Review: Psy’Aviah – Our Common End (EBM)

This review covers the EBM track Psy’Aviah – Our Common End.

This track was released in 2014 on the album The Xenogamous Endeavour.

One thing of definite note is that this is much more slower paced track in terms of BPM (Beats Per Minute). Not sure what it clocks at, but it’s definitely slower paced track. In the process, it almost has a downtempo quality to it, though it definitely isn’t ambient. It has too many elements with a larger presence to be considered ambient in my books.

The overall mood this track projects is definitely depressing. This is projected through the lyrics which covers the themes of mortality. As you can imagine, vocals play a major role in this track. The vocals, I thought, were very well done. There was even what sounds like some kind of ethnic vocal sample in the background. Even though this was shuffled off into the background and plays a small part in this track, I thought it was a brilliant idea to add this in this track as it really boosts the emotion.

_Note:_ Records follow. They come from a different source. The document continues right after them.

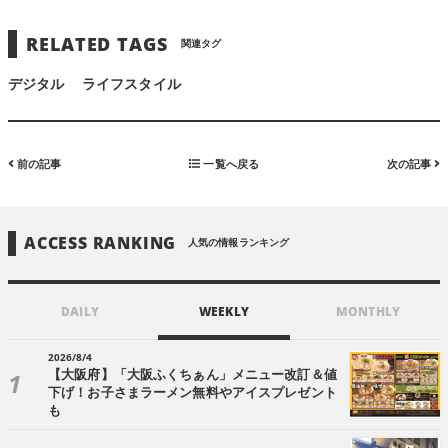
RELATED TAGS
関連タグ
デジタル
ライフスタイル
前の記事
一覧へ戻る
次の記事
ACCESS RANKING
人気の情報ランキング
DAILY
WEEKLY
MONTHLY
2026/8/4
【大阪府】「大阪ふくちぁん」メニュー改訂＆値
下げ！お子さまラーメン無料やアイスプレゼント
も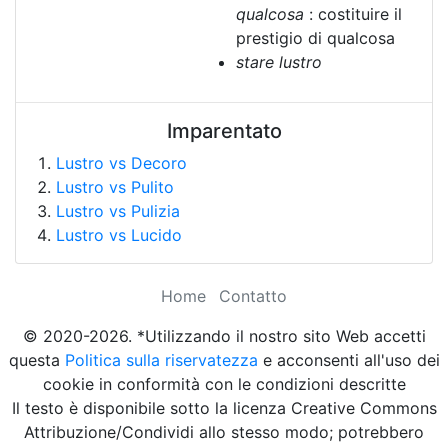
qualcosa
: costituire il
prestigio di qualcosa
stare lustro
Imparentato
Lustro vs Decoro
Lustro vs Pulito
Lustro vs Pulizia
Lustro vs Lucido
Home
Contatto
© 2020-2026. *Utilizzando il nostro sito Web accetti
questa
Politica sulla riservatezza
e acconsenti all'uso dei
cookie in conformità con le condizioni descritte
Il testo è disponibile sotto la licenza Creative Commons
Attribuzione/Condividi allo stesso modo; potrebbero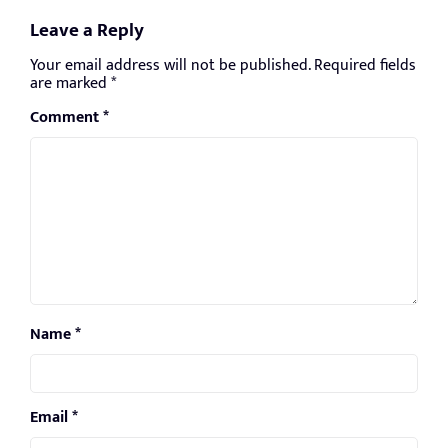
Leave a Reply
Your email address will not be published.
Required fields
are marked
*
Comment
*
Name
*
Email
*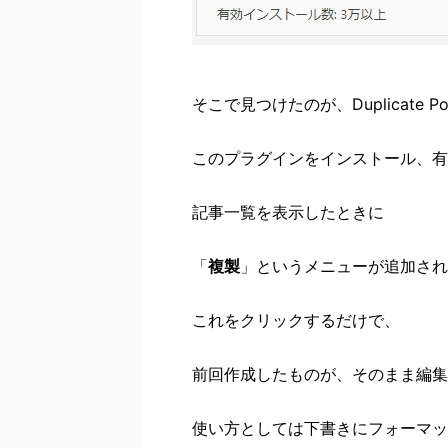
そこで見つけたのが、Duplicate P
このプラグインをインストール、有
記事一覧を表示したときに
「
複製
」というメニューが追加され
これをクリックするだけで、
前回作成したものが、そのまま編集
使い方としては下書きにフォーマッ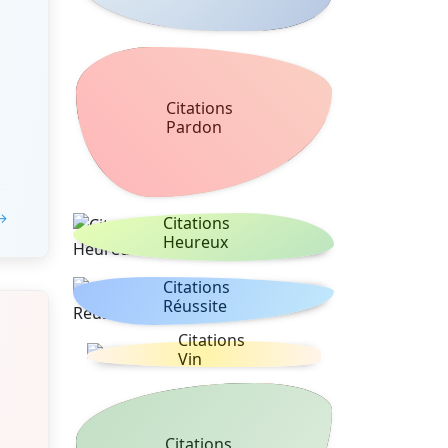
Citations
Pardon
 →
Citations
Heureux
Citations
Réussite
Citations
Vin
Citations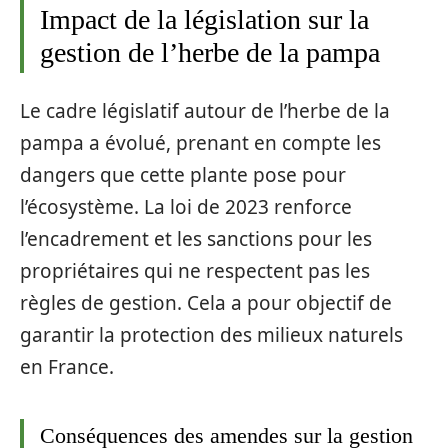
Impact de la législation sur la
gestion de l’herbe de la pampa
Le cadre législatif autour de l’herbe de la
pampa a évolué, prenant en compte les
dangers que cette plante pose pour
l’écosystème. La loi de 2023 renforce
l’encadrement et les sanctions pour les
propriétaires qui ne respectent pas les
règles de gestion. Cela a pour objectif de
garantir la protection des milieux naturels
en France.
Conséquences des amendes sur la gestion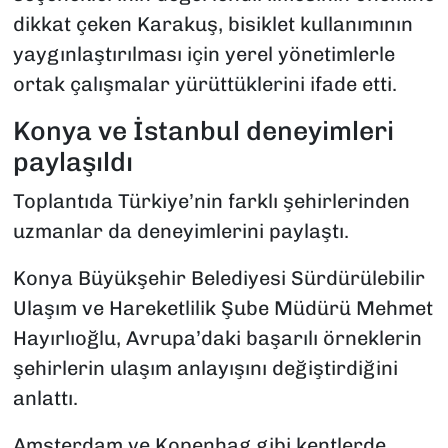
dikkat çeken Karakuş, bisiklet kullanımının
yaygınlaştırılması için yerel yönetimlerle
ortak çalışmalar yürüttüklerini ifade etti.
Konya ve İstanbul deneyimleri
paylaşıldı
Toplantıda Türkiye’nin farklı şehirlerinden
uzmanlar da deneyimlerini paylaştı.
Konya Büyükşehir Belediyesi Sürdürülebilir
Ulaşım ve Hareketlilik Şube Müdürü Mehmet
Hayırlıoğlu, Avrupa’daki başarılı örneklerin
şehirlerin ulaşım anlayışını değiştirdiğini
anlattı.
Amsterdam ve Kopenhag gibi kentlerde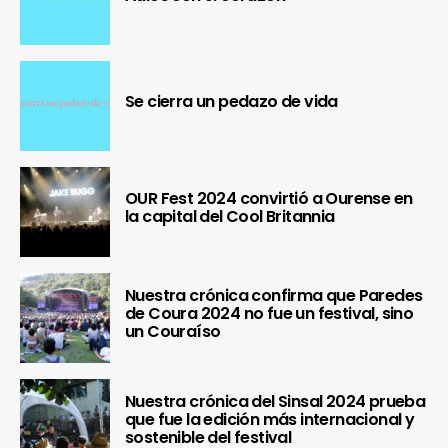
Se cierra un pedazo de vida
OUR Fest 2024 convirtió a Ourense en
la capital del Cool Britannia
Nuestra crónica confirma que Paredes
de Coura 2024 no fue un festival, sino
un Couraíso
Nuestra crónica del Sinsal 2024 prueba
que fue la edición más internacional y
sostenible del festival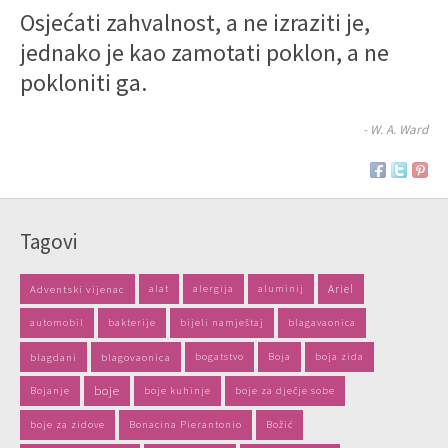
Osjećati zahvalnost, a ne izraziti je,
jednako je kao zamotati poklon, a ne
pokloniti ga.
- W. A. Ward
Tagovi
Adventski vijenac
alat
alergija
aluminij
Ariel
automobil
bakterije
bijeli namještaj
blagavaonica
blagdani
blagovaonica
bogatstvo
Boja
boja zida
boje
Bojanje
boje kuhinje
boje za dječje sobe
boje za zidove
Bonacina Pierantonio
Božić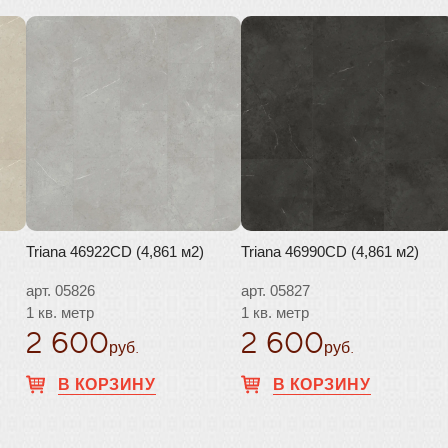
Triana 46922CD (4,861 м2)
Triana 46990CD (4,861 м2)
арт. 05826
арт. 05827
1 кв. метр
1 кв. метр
2 600
2 600
руб.
руб.
В КОРЗИНУ
В КОРЗИНУ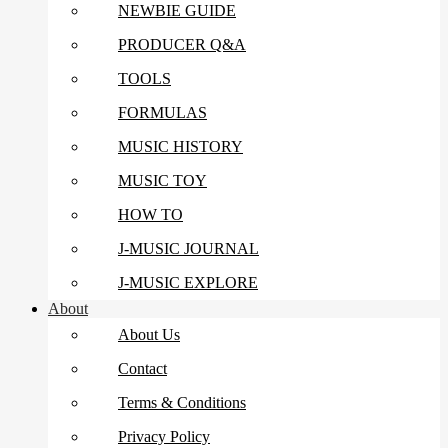
NEWBIE GUIDE
PRODUCER Q&A
TOOLS
FORMULAS
MUSIC HISTORY
MUSIC TOY
HOW TO
J-MUSIC JOURNAL
J-MUSIC EXPLORE
About
About Us
Contact
Terms & Conditions
Privacy Policy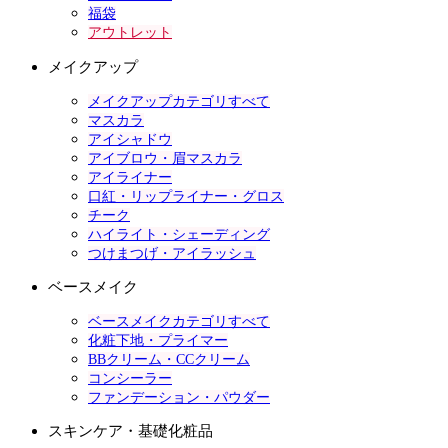
福袋
アウトレット
メイクアップ
メイクアップカテゴリすべて
マスカラ
アイシャドウ
アイブロウ・眉マスカラ
アイライナー
口紅・リップライナー・グロス
チーク
ハイライト・シェーディング
つけまつげ・アイラッシュ
ベースメイク
ベースメイクカテゴリすべて
化粧下地・プライマー
BBクリーム・CCクリーム
コンシーラー
ファンデーション・パウダー
スキンケア・基礎化粧品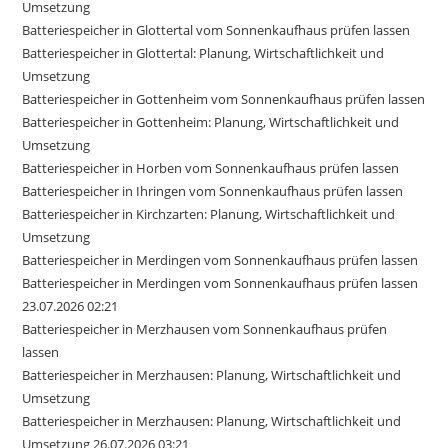
Umsetzung
Batteriespeicher in Glottertal vom Sonnenkaufhaus prüfen lassen
Batteriespeicher in Glottertal: Planung, Wirtschaftlichkeit und
Umsetzung
Batteriespeicher in Gottenheim vom Sonnenkaufhaus prüfen lassen
Batteriespeicher in Gottenheim: Planung, Wirtschaftlichkeit und
Umsetzung
Batteriespeicher in Horben vom Sonnenkaufhaus prüfen lassen
Batteriespeicher in Ihringen vom Sonnenkaufhaus prüfen lassen
Batteriespeicher in Kirchzarten: Planung, Wirtschaftlichkeit und
Umsetzung
Batteriespeicher in Merdingen vom Sonnenkaufhaus prüfen lassen
Batteriespeicher in Merdingen vom Sonnenkaufhaus prüfen lassen
23.07.2026 02:21
Batteriespeicher in Merzhausen vom Sonnenkaufhaus prüfen
lassen
Batteriespeicher in Merzhausen: Planung, Wirtschaftlichkeit und
Umsetzung
Batteriespeicher in Merzhausen: Planung, Wirtschaftlichkeit und
Umsetzung 26.07.2026 03:21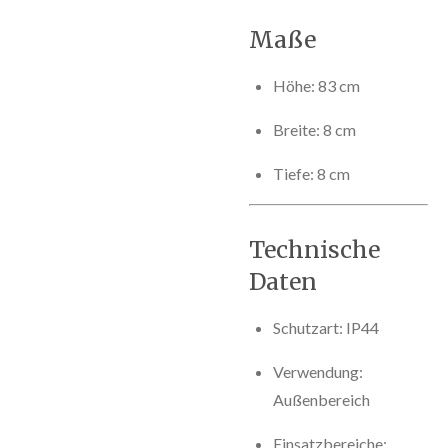
Maße
Höhe: 83 cm
Breite: 8 cm
Tiefe: 8 cm
Technische
Daten
Schutzart: IP44
Verwendung:
Außenbereich
Einsatzbereiche: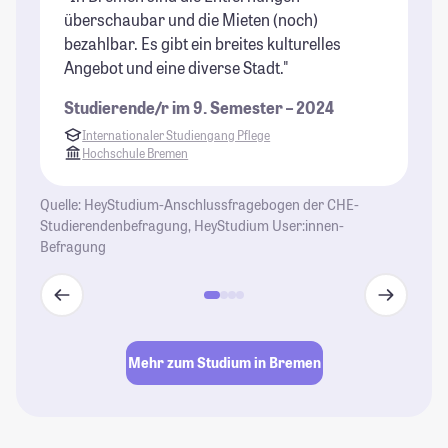
überschaubar und die Mieten (noch)
St
bezahlbar. Es gibt ein breites kulturelles
St
Angebot und eine diverse Stadt."
Studierende/r im 9. Semester – 2024
Internationaler Studiengang Pflege
Hochschule Bremen
Quelle: HeyStudium-Anschlussfragebogen der CHE-
Studierendenbefragung, HeyStudium User:innen-
Befragung
Mehr zum Studium in Bremen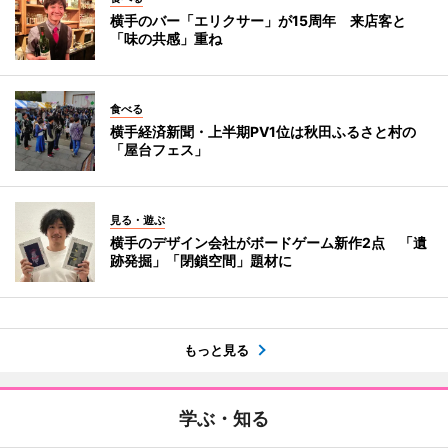
横手のバー「エリクサー」が15周年 来店客と
「味の共感」重ね
食べる
横手経済新聞・上半期PV1位は秋田ふるさと村の
「屋台フェス」
見る・遊ぶ
横手のデザイン会社がボードゲーム新作2点 「遺
跡発掘」「閉鎖空間」題材に
もっと見る
学ぶ・知る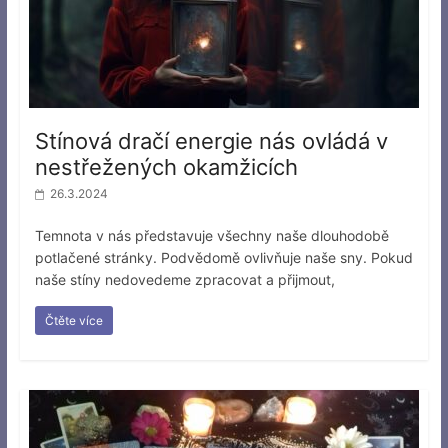
Stínová dračí energie nás ovládá v
nestřežených okamžicích
26.3.2024
Temnota v nás představuje všechny naše dlouhodobě
potlačené stránky. Podvědomě ovlivňuje naše sny. Pokud
naše stíny nedovedeme zpracovat a přijmout,
Čtěte více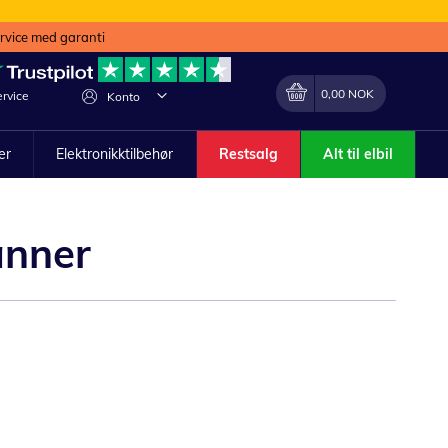
ervice med garanti
Min handlekurv
Endring
0,00 NOK
rvice
Konto
ler
Elektronikktilbehør
Restsalg
Alt til elbil
anner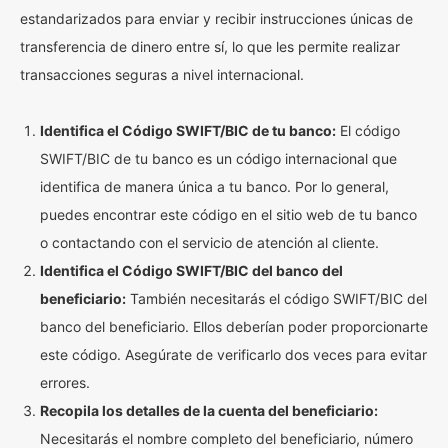
estandarizados para enviar y recibir instrucciones únicas de
transferencia de dinero entre sí, lo que les permite realizar
transacciones seguras a nivel internacional.
Identifica el Código SWIFT/BIC de tu banco:
El código
SWIFT/BIC de tu banco es un código internacional que
identifica de manera única a tu banco. Por lo general,
puedes encontrar este código en el sitio web de tu banco
o contactando con el servicio de atención al cliente.
Identifica el Código SWIFT/BIC del banco del
beneficiario:
También necesitarás el código SWIFT/BIC del
banco del beneficiario. Ellos deberían poder proporcionarte
este código. Asegúrate de verificarlo dos veces para evitar
errores.
Recopila los detalles de la cuenta del beneficiario:
Necesitarás el nombre completo del beneficiario, número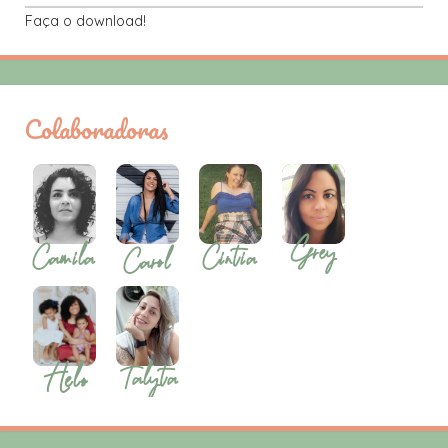
Faça o download!
Colaboradoras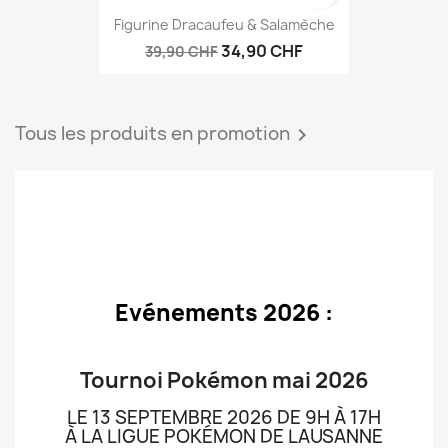
Figurine Dracaufeu & Salamèche
34,90 CHF
39,90 CHF
Tous les produits en promotion

Evénements 2026 :
Tournoi Pokémon mai 2026
LE 13 SEPTEMBRE 2026 DE 9H À 17H
À LA LIGUE POKÉMON DE LAUSANNE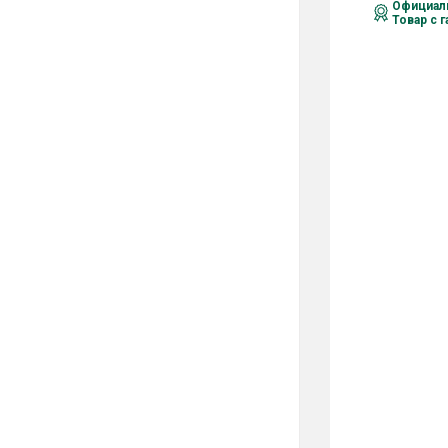
Официаль
Товар с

Another great aspect of this track was the overall flow. I thought every element flowed in and out fantastically. Every element just seemed to have its place in this track and just belonged there.

The small melodies that were added a nice dimension to this track. It worked well with the overall emotion carried throughout the track.

Overall, I thought this track was great. If you want to play something that is depressing, this is definitely a recommended track as far as I’m concerned. A nicely produced track.


Drew Wilson on Twitter: @icecube85 and Google+.


  • Yves Schelpe says:

    The tempo is 125bpm, but actually tracked at 250bpm and the beats are also half speed played, so it’s really slow indeed. Why tracked at 250bpm in the DAW then, well to make sure some of the synth effects have a “more rapid feel”, while the drums are very slow.. To generate that kind of tension. Nice that you noticed it. And it isn’t ambient indeed, I just wanted to experiment with ambient sounds, but create a kind of very slowly paced dragging synthpop song..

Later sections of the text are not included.